Casa Humo ou comment manger des grillades à Minorque

Il GPS On se déroute entre des chemins de terre flanqués de pierres qui sont à la fois limites et brise-vent sur cette île habituée à battre le vent du nord. « Au bout du chemin, vous verrez une vieille Land Rover blanche garée. De là, prenez le chemin à droite », nous avait déjà dit Gabriel, un Vénézuélien qui vit à Minorque depuis 24 ans, à l’époque où il y avait encore des reportages.

Avant de trouver sa place dans le monde, Gabriel a appris le métier dans des bars à Londres, des restaurants étoilés dans les Alpes, des maisons de restauration en Inde et au Vietnam, parcourant le monde en tant que nomade en cuisine, s’imprégnant des techniques culinaires et apprenant tout sur le produit. La fin de son voyage gastronomique l’a conduit dans une ancienne étable au milieu d’une forêt d’ullastres et d’oliviers à l’intérieur de l’île qui, après avoir été reconstruite avec la pierre et le bois du domaine, est devenue Casa Humo : un lieu de rencontre autour de la gastronomie avec le bois de chauffage, le feu et la fumée comme protagonistes. « Notre truc est de créer des expériences gastronomiques rustiques, uniques et personnalisées », nous dit Gabriel.
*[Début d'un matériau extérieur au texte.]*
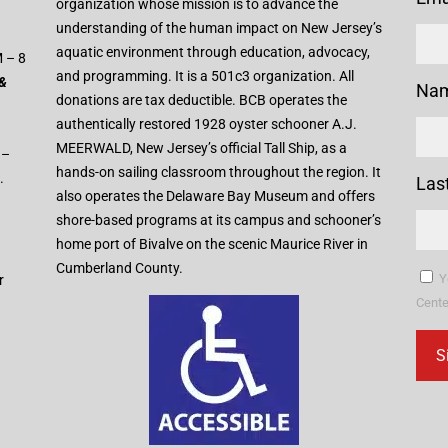
organization whose mission is to advance the
understanding of the human impact on New Jersey’s
aquatic environment through education, advocacy,
 – 8
and programming. It is a 501c3 organization. All
 &
Na
donations are tax deductible. BCB operates the
authentically restored 1928 oyster schooner A.J.
MEERWALD, New Jersey’s official Tall Ship, as a
 –
hands-on sailing classroom throughout the region. It
.
Las
also operates the Delaware Bay Museum and offers
shore-based programs at its campus and schooner’s
home port of Bivalve on the scenic Maurice River in
Cumberland County.
Y
r
Cente
Con
Con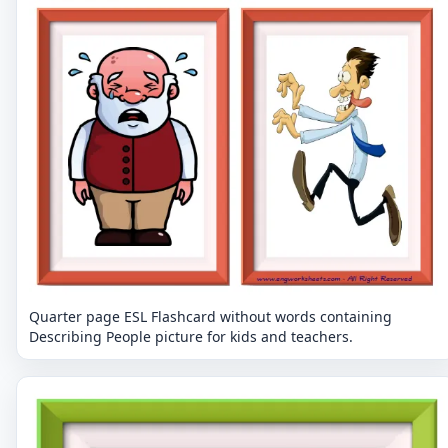
Quarter page ESL Flashcard without words containing
Describing People picture for kids and teachers.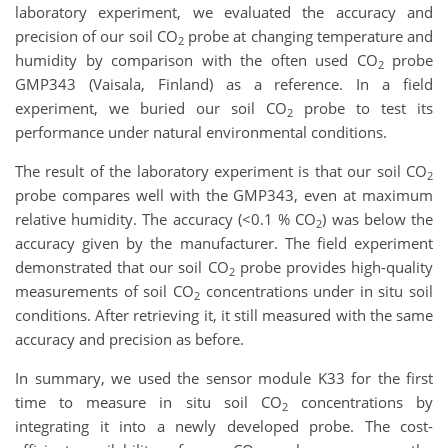
laboratory experiment, we evaluated the accuracy and
precision of our soil CO
probe at changing temperature and
2
humidity by comparison with the often used CO
probe
2
GMP343 (Vaisala, Finland) as a reference. In a field
experiment, we buried our soil CO
probe to test its
2
performance under natural environmental conditions.
The result of the laboratory experiment is that our soil CO
2
probe compares well with the GMP343, even at maximum
relative humidity. The accuracy (<0.1 % CO
) was below the
2
accuracy given by the manufacturer. The field experiment
demonstrated that our soil CO
probe provides high-quality
2
measurements of soil CO
concentrations under in situ soil
2
conditions. After retrieving it, it still measured with the same
accuracy and precision as before.
In summary, we used the sensor module K33 for the first
time to measure in situ soil CO
concentrations by
2
integrating it into a newly developed probe. The cost-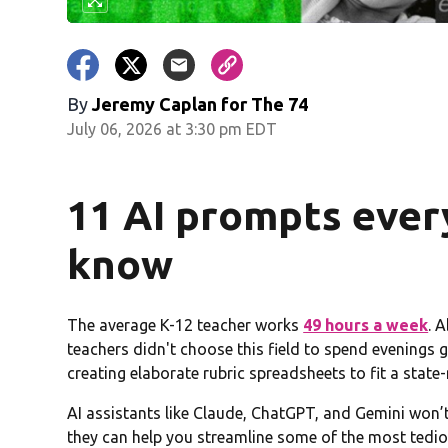
By
Jeremy Caplan for The 74
July 06, 2026 at 3:30 pm EDT
11 AI prompts ever
know
The average K-12 teacher works
49 hours a week
. 
teachers didn't choose this field to spend evenings g
creating elaborate rubric spreadsheets to fit a sta
AI assistants like Claude, ChatGPT, and Gemini won’
they can help you streamline some of the most tedio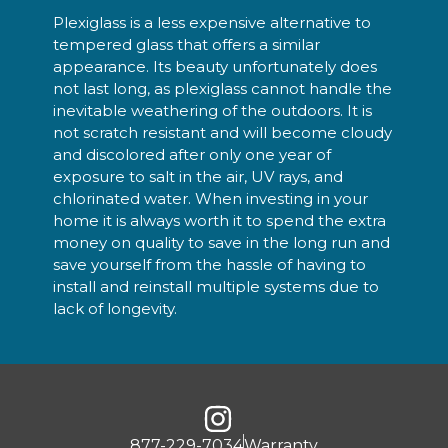
Plexiglass is a less expensive alternative to
tempered glass that offers a similar
appearance. Its beauty unfortunately does
not last long, as plexiglass cannot handle the
inevitable weathering of the outdoors. It is
not scratch resistant and will become cloudy
and discolored after only one year of
exposure to salt in the air, UV rays, and
chlorinated water. When investing in your
home it is always worth it to spend the extra
money on quality to save in the long run and
save yourself from the hassle of having to
install and reinstall multiple systems due to
lack of longevity.
877-229-7034
Warranty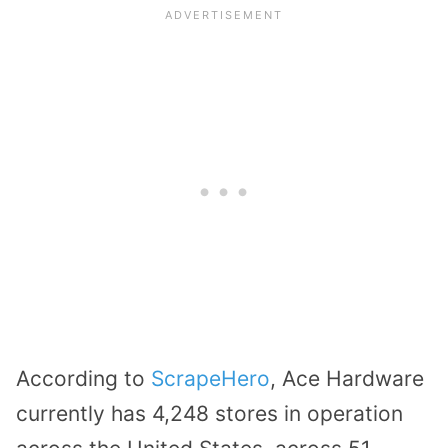
According to
ScrapeHero
, Ace Hardware
currently has 4,248 stores in operation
Pot en argile sur murs en pierres sèches FUMÉE

Casa Humo n’est pas un restaurant : c’est un lieu où le temps, les mots et les tables sont partagés. Anthony Bourdain disait que « quand on apprend le plus sur une personne, c’est lorsqu’on partage un repas avec elle », et le leitmotiv d’Humo est justement de réunir les gens autour d’une table pour des soirées sur mesure, où ils peuvent apprécier le sublime des choses simples.

L’expérience se déroule à l’heure magique, lorsque le soleil commence à se coucher et donne une pause au paysage. Notre rencontre avec Gabriel a cependant lieu l’après-midi, dans la chaleur, lorsque les cigales crient à la recherche d’un partenaire. Cette bande sonore, accompagnée de la grande table en bois recouverte d’une nappe à carreaux, de la cruche en terre cuite remplie d’eau fraîche, du plateau de fromages artisanaux et du panier de pain fraîchement sorti du four, à l’ombre des oliviers et au doux parfum des figues de Barbarie, transforme ce moment en une parfaite carte postale de la Méditerranée.

Vermouth, fromage, beurre

À l’intérieur de la maison, les étagères du garde-manger sont remplies de pots de conserves, de salaisons et de cornichons, flanqués de brins d’ail, de poivrons séchés et de bouquets de plantes aromatiques suspendus au plafond. Dans la cuisine, une autre grande table en bois constitue l’îlot où Gabriel prépare ses plats. Dans sa veste de travail bleue et son tablier blanc cassé avec des traces de cendre, Gabriel est l’image parfaite du chic rustique puisqu’il coupe au couteau d’épaisses tranches d’un morceau de charcuterie bio et les ajoute à une salade de tomates et de grenades arrosée d’huile d’olive du nord de l’île.